This post will hopefully give you an idea of how to put it all together. This is also a taste of the evolution of the red sea strategy.
Consider your terrain and scenario requirements, and then determine roughly where your caster needs to be to support his army and have an effect on the battle field. Here is an example of how I am running my current Prime Madrak 35 point list. Burrowers act as flankers and they cover my right side. My kriel stone unit will also be covering my right side, along with the Pyre to ensure Madrak is covered. On my left I the rune bearer and fell caller positioned to support Madrak and the Kriel warriors. Next is my KW’s, this formation optimizes take-up and alpha/counter striking. The Earthborn is on the far left, almost at the edge of Madrak’s control area. I have really liked this positioning, I use it to ensure good use of elemental communion (as people tend to put terrain on the edges instead of in the middle) and it will make it difficult for your opponent to get your heavy, as well as ensure a caber is close at hand for adaptation goodness.
(Note: the earthborn is the one with his art turned off)

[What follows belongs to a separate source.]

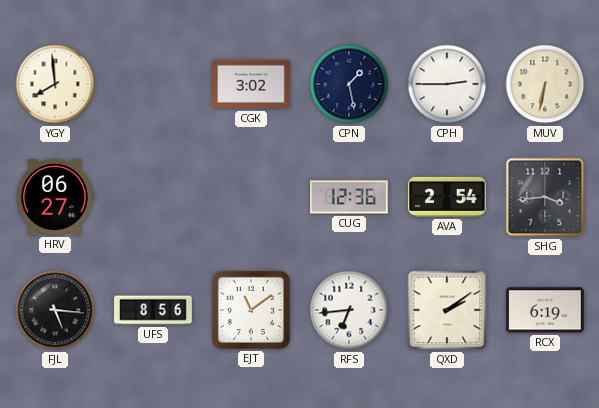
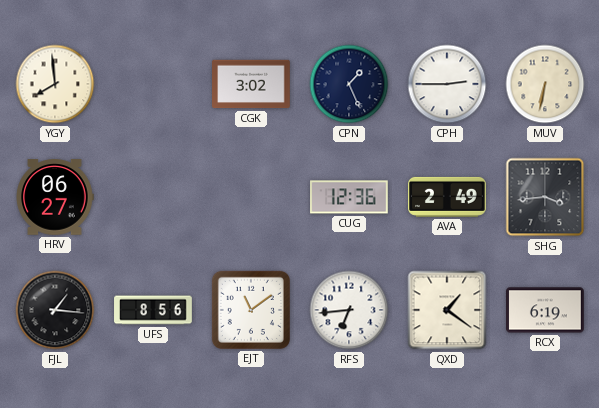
CPN: 1:28 -> 1:26
AVA: 2:54 -> 2:49
FJL: 5:16 -> 1:16
QXD: 2:09 -> 1:21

Now turn 1 we want to move into a jamming position, get our caster roughly 8-9” up the table (especially with KW’s you want to only be moving your caster 8-9” max) and try position our army to take up lots of space and make the opponent feel your presence on the table. With burrowers I try to do a turn 2 burrow as much as possible, I find they do a great job staying above ground turn 1, the stone helps them not hate blast damage so much, and the chronicler gives them a little extra survivability. Plus they are a great threat and if my opponent chooses to focus on them, then hey my KW’s are untouched and ready to unleash the pain. Now much of this is specific to my army, but you should see the concepts I am using here;
1. Spread out and cover all your bases, we have medium bases and pretty big command ranges, take advantage of it and you won’t be tripping over your own dudes as much
2. Don’t worry about covering your warlock so much turn 1, especially if you have found some terrain. Even without terrain your caster can handle a few pot shots, sometimes not even be scratched by them, each bullet spent on your caster is one less taking out your infantry.
3. Keep your support up front and in the game, some people will opt to cap what support you have, let them. I always have more than one way to skin a cat, losing one piece does not make or break my list (except for the caster of course) and you only need support pieces for the first 3 turns usually. The fell caller is the only piece I will actually try to protect (with this list I have sure foot and the stone, which is enough usually), however if I over protect him, he loses his usefulness, keep this in mind as its a difficult balancing act.